Do outro lado do rio veio um barulho que levou minha atenção para longe da constante sinfonia da vida – o rio e a selva na qual ele fluía, o zumbido dos insetos e aves, o barulho dos peixes pulando e criando ondas nas águas calmas e os perenes ruídos não identificáveis que preenchem o dia e noite. A floresta amazônica é silenciosa. Mas o silêncio, como todo meditante sabe, não é a ausência de ruído; é a inocência essencial do ser, a existência em harmonia com a natureza de si mesmo, a união entre si e tudo o que é outro. 

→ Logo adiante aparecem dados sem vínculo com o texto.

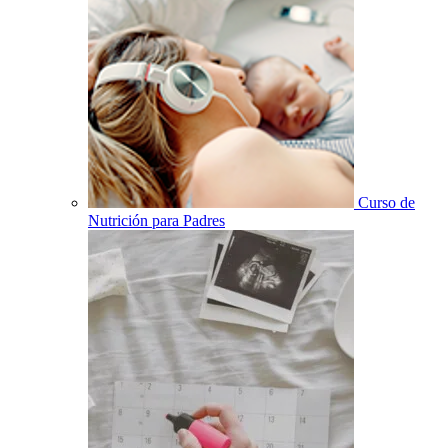
Curso de
Nutrición para Padres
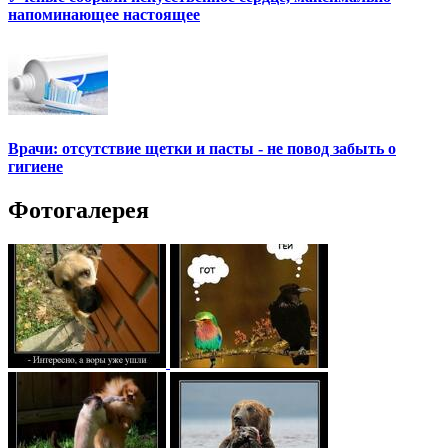
напоминающее настоящее
Врачи: отсутствие щетки и пасты - не повод забыть о
гигиене
Фотогалерея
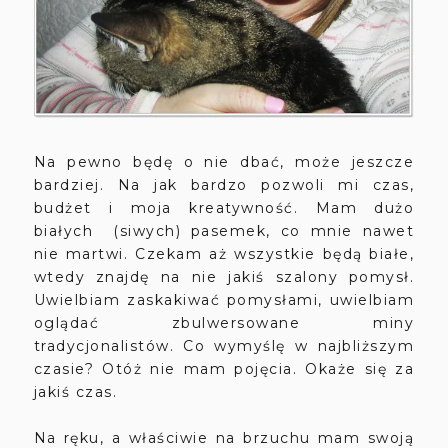
Na pewno będę o nie dbać, może jeszcze
bardziej. Na jak bardzo pozwoli mi czas,
budżet i moja kreatywność. Mam dużo
białych (siwych) pasemek, co mnie nawet
nie martwi. Czekam aż wszystkie będą białe,
wtedy znajdę na nie jakiś szalony pomysł.
Uwielbiam zaskakiwać pomysłami, uwielbiam
oglądać zbulwersowane miny
tradycjonalistów. Co wymyślę w najbliższym
czasie? Otóż nie mam pojęcia. Okaże się za
jakiś czas.
Na ręku, a właściwie na brzuchu mam swoją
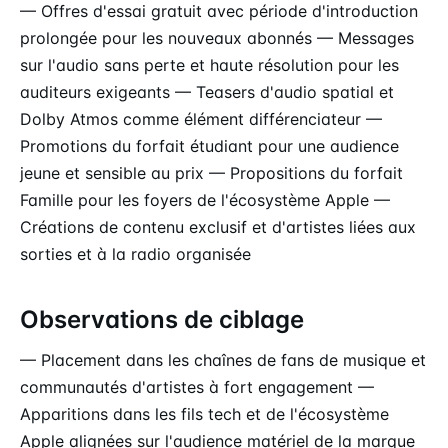
— Offres d'essai gratuit avec période d'introduction
prolongée pour les nouveaux abonnés — Messages
sur l'audio sans perte et haute résolution pour les
auditeurs exigeants — Teasers d'audio spatial et
Dolby Atmos comme élément différenciateur —
Promotions du forfait étudiant pour une audience
jeune et sensible au prix — Propositions du forfait
Famille pour les foyers de l'écosystème Apple —
Créations de contenu exclusif et d'artistes liées aux
sorties et à la radio organisée
Observations de ciblage
— Placement dans les chaînes de fans de musique et
communautés d'artistes à fort engagement —
Apparitions dans les fils tech et de l'écosystème
Apple alignées sur l'audience matériel de la marque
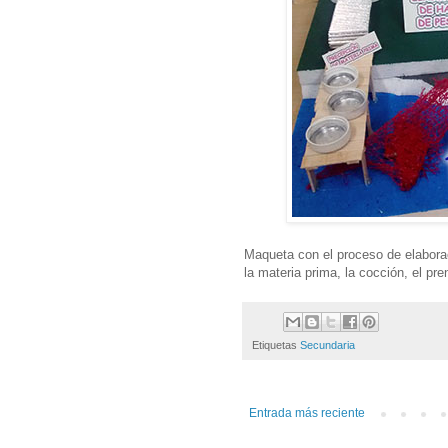
Maqueta con el proceso de elaborac
la materia prima, la cocción, el p
Etiquetas
Secundaria
Entrada más reciente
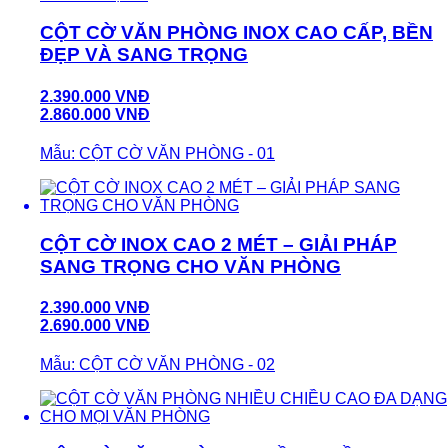
CỘT CỜ VĂN PHÒNG INOX CAO CẤP, BỀN
ĐẸP VÀ SANG TRỌNG
2.390.000 VNĐ
2.860.000 VNĐ
Mẫu: CỘT CỜ VĂN PHÒNG - 01
CỘT CỜ INOX CAO 2 MÉT – GIẢI PHÁP
SANG TRỌNG CHO VĂN PHÒNG
2.390.000 VNĐ
2.690.000 VNĐ
Mẫu: CỘT CỜ VĂN PHÒNG - 02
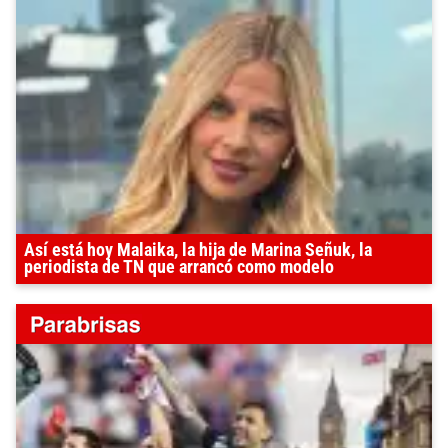
Así está hoy Malaika, la hija de Marina Señuk, la
periodista de TN que arrancó como modelo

Achei difícil de localizar aquele barulho novo, estranhamente agressivo e perturbadoramente triste. Vinha de algum lugar – de mais longe, atrás de mim, ou além do rio. Por um momento pareceu-me quase humano e num lampejo da mente imaginei uma carga de escravos sendo levada rio abaixo rumo a seu futuro desesperado. Como num contraponto, vozes individuais eventualmente se sobressaíam ao coro daquele discurso pré-linguístico – os machos alfa, me disseram depois, afirmavam seus direitos sobre os macacos seus companheiros que gemiam. Foi reconfortante ter aquele ruído nomeado e localizado. Os que leem a Bíblia literalmente ficam se imaginando como Adão pode ter nomeado todas as espécies de animais em um único dia. Mas como guardião da criação, ele precisava dar-lhes nomes, a fim de compreendê-los e ver quão maravilhosamente formavam um todo unificado.

Já aqueles que leem o relato bíblico da criação à luz da meditação sabem que há muitas maneiras de medir o tempo e que o trabalho de compreensão da vida reforça seu sentido de encantamento. Minha associação entre os gemidos dos macacos e a melancolia humana ficou menos antropocêntrica. O barulho tomou seu lugar dentro da orquestra da milagrosa biodiversidade do mundo à qual o homem pertence para servir em vez de explorar. Tantas espécies, tantos universos paralelos ao meu redor. Quanto mais vemos e compreendemos, mais vasto se torna o mundo, mais reflete a glória refulgente e ilimitada de sua origem. “Em todas as coisas naturais”, disse santo Agostinho, “há algo maravilhoso”.

O crescente da energia silenciosa na selva amazônica acumula-se na luz antes da alvorada e instala-se novamente ao pôr do sol. Em ambas as vezes é intensamente pacífico. Você sente que a paz é uma energia, um poder que revitaliza e renova tudo o que toca. Ela envolve o mundo, mas sem possessividade. Nossa capacidade para esta paz é ilimitada e ainda assim tem de se expandir gradualmente. Se a recebêssemos demais e muito cedo ela poderia parecer ameaçadora e até mesmo, paradoxalmente, assustadora. Na qualidade de energia, porém, pode ser transmitida ("a minha paz vos dou"). Estar próximo de uma pessoa cujo coração está cheio de paz é ter nosso próprio coração aberto para além de todas as restrições impostas pela ansiedade, o medo e a raiva. Mas mesmo na presença mais forte da paz e do mistério de amor da qual ela flui – tudo o que é real provém do amor – somos livres e a paz também pode ser recusada.

Sentir essa paz natural à beira do rio liso como um vidro, quando os pássaros giram e dançam acima dele, enquanto o céu se ilumina como um sorriso humano irresistível que você sabe que não vai decepcioná-lo é encontrar-se novamente consigo mesmo. É ser restaurado para a harmonia da natureza – o shalom que ressoamos com toda a criação, com todos os seres na bela ordem do cosmo. Assim, entender a paz nessa condições meramente como ausência de conflito ou como uma fuga do risco – como fazem os seres humanos urbanizados em seus complexos de segurança, caminhando debaixo do olhar frio de câmeras de vigilância – é não estar lá em absoluto. É perder o dom da paz e estar distante, em um mundo ilusório.